Restauration ; La TVA à 5.5% menacée ?

Moins d’un an et demi après sa mise en application, la polémique continue à enfler autour de la baisse de la TVA dans la restauration. Des politiques, de droite comme de gauche, réclament un relèvement du taux à 10 % voire 12 %. Du côté des syndicats, l’inquiétude se profile pour 2012.

 
Jacques Chirac en avait rêvé, Nicolas Sarkozy l’a fait. Le 1er juillet 2009 voyait la TVA dans la restauration passer de 19.6 % à 5.5 %, entraînant de fait l’enthousiasme, d’une partie en tout cas, des professionnels du secteur après dix-sept ans de combat.
Mais très vite, la Cour des Comptes va émettre de nombreuses critiques à ce sujet. En octobre 2009 – soit trois mois seulement après l’adoption de la mesure – le Conseil des Prélèvements Obligatoires (CPO), organisme rattaché à la Cour des Comptes, considérait en effet que les engagements pris en contre partie de cette baisse n’étaient pas respectés.
Un an après, le CPO persiste et signe dans un rapport publié le 6 octobre dernier : la TVA à 5.5 % dans la restauration représenterait un manque à gagner pour l’Etat de trois milliards d’euros en 2010, idem en 2011 ; elle serait selon Bercy la 2ème niche fiscale la plus coûteuse pour les finances publiques.
Ce qui fait grincer des dents à gauche comme à droite en cette période de “rigueur” budgétaire. Qui plus est, elle ne serait en aucun cas efficace en termes d’emplois, de salaires et de baisse de prix pour les consommateurs, selon Didier Migaud, premier président de la Cour des comptes qui réclame purement et simplement sa suppression, avec à défaut, un taux qui pourrait être relevé à hauteur de 10 % ou 12 %. Une proposition qu’a également faite Jean Arthuis, président centriste de la commission des Finances du Sénat, il y a trois semaines, dans nos colonnes. Malgré les controverses, le gouvernement et Nicolas Sarkozy restent campés sur leurs positions : le dispositif reste en l’état.

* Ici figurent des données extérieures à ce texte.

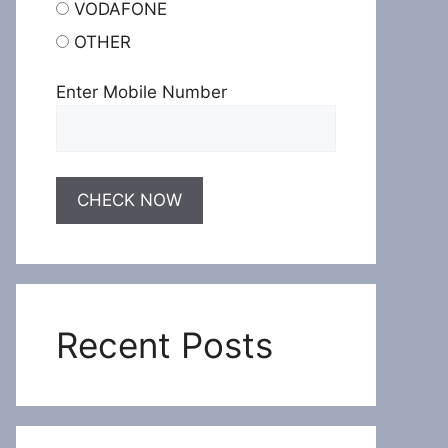
VODAFONE
OTHER
Enter Mobile Number
Recent Posts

Le président de la République l’a promis fin septembre en plein débat sur la réduction des déficits publics. Un discours corroboré mercredi dernier par Hervé Novelli. Se fondant sur des chiffres de l’Insee, le Secrétaire d’Etat au Commerce, a déclaré ne pas partager les conclusions du rapport du CPO, arguant que «le secteur a déjà créé 29.500 emplois depuis l’entrée en vigueur du taux réduit».

 

“ La TVA à 5.5% n’est pas une niche fiscale ! ”

Ces déclarations ne rassurent toutefois pas complètement les professionnels de la restauration qui s’inquiètent de savoir à quelle sauce ils seront mangés, non pas dans les semaines à venir mais au lendemain de la présidentielle de 2012.
«Nous ne baissons pas la garde !» prévient Guy Pressenda, président de l’UMIH31 (Union des Métiers et des Industries de l’Hôtellerie), pour qui «la TVA à 5.5 % n’est absolument pas une niche fiscale ! Lorsque Valéry Giscard d’Estaing a instauré cette mesure, l’opération devait être “neutralisée” par l’achat au même taux que la vente. Or nous n’avons jamais eu cette chance» rétorque-t-il. Et de rectifier d’emblée les chiffres : «Le coût de la TVA n’est pas de 3 milliards d’euros mais de 2.3 milliards : il ne faut pas oublier que la TVA à 5.5 % ne porte que sur les solides et pas sur les liquides qui eux sont à 19.6 %. Sur ces 2.3 milliards, nous avons déjà versé 1.2 milliards d’euros aux salariés, en créant plus de 9 000 emplois, en plus des 20 000 que nous créons chaque année.» explique G. Pressenda. «Il y a eu augmentation de la grille de salaires. Nous avons donné une mutuelle santé qui sera en application au 1er janvier, ainsi qu’une prime annuelle de TVA de 500 euros et deux jours de repos complémentaires par an. Sans cette baisse, la crise aurait obligé 10 à 15 % des restaurateurs à mettre la clef sous la porte !» Même s’il reconnaît que la baisse des prix n’a pas été significative, le Président de l’UMIH31, affirme haut et fort que «la profession n’acceptera pas de retour en arrière» : «Il faudrait rediscuter tous les avantages acquis depuis le 1er juillet 2009. Jamais nous n’avons pensé que la TVA à 5.5 % pourrait n’être en vigueur que deux ans. La TVA, ce n’est pas la bourse, et nous nous battrons jusqu’au bout pour son maintien.»